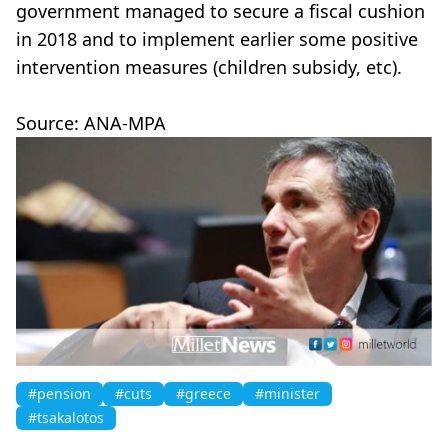
government managed to secure a fiscal cushion
in 2018 and to implement earlier some positive
intervention measures (children subsidy, etc).
Source: ANA-MPA
#pension
#cuts
#greece
#minister
#tsakalotos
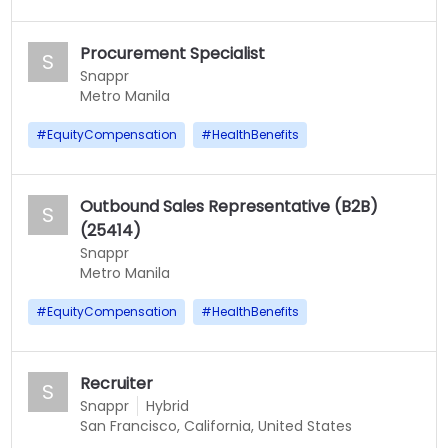
Procurement Specialist
S
Snappr
Metro Manila
#
EquityCompensation
#
HealthBenefits
Outbound Sales Representative (B2B)
S
(25414)
Snappr
Metro Manila
#
EquityCompensation
#
HealthBenefits
Recruiter
S
Snappr
Hybrid
San Francisco, California, United States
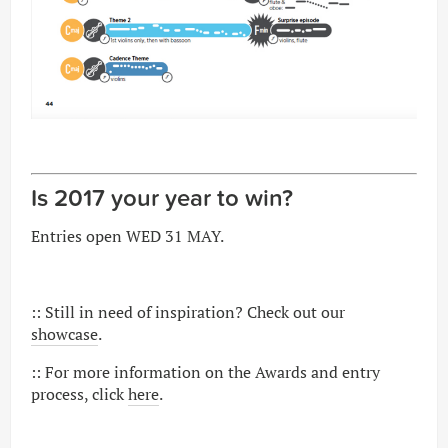
Is 2017 your year to win?
Entries open WED 31 MAY.
:: Still in need of inspiration? Check out our
showcase
.
:: For more information on the Awards and entry
process, click
here
.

* WHAT YOU HAVE TO DO *
Exactly the lines from the one holding "Entries open WED 31 MAY." through the end of the data are to be repeated, with both ends included.

* SOLUTION TO THE PROBLEM *
Entries open WED 31 MAY.
:: Still in need of inspiration? Check out our
showcase
.
:: For more information on the Awards and entry
process, click
here
.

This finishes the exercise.